PROBLEM DETAILS: Exact reproductions of all the entries, please, and no pictures.

PROVIDED MATERIAL:

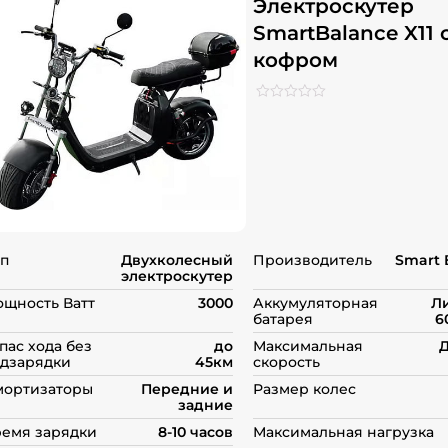
Электроскутер
SmartBalance X11 
кофром
Рейтинг
0
0
из
5
на
основе
опроса
пользователей
п
Двухколесный
Производитель
Smart 
электроскутер
щность Ватт
3000
Аккумуляторная
Л
батарея
6
пас хода без
до
Максимальная
Д
дзарядки
45км
скорость
мортизаторы
Передние и
Размер колес
задние
емя зарядки
8-10 часов
Максимальная нагрузка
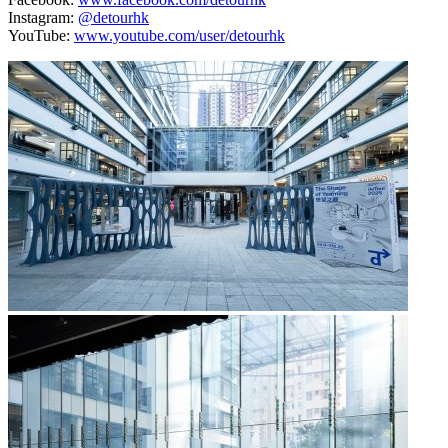
Instagram:
@detourhk
YouTube:
www.youtube.com/user/detourhk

RESPONSE AREA:
Электроскутер
SmartBalance X11 
кофром
Рейтинг
0
0
из
5
на
основе
опроса
пользователей
п
Двухколесный
Производитель
Smart 
электроскутер
щность Ватт
3000
Аккумуляторная
Л
батарея
6
пас хода без
до
Максимальная
Д
дзарядки
45км
скорость
мортизаторы
Передние и
Размер колес
задние
емя зарядки
8-10 часов
Максимальная нагрузка
Instagram:
@detourhk
YouTube:
www.youtube.com/user/detourhk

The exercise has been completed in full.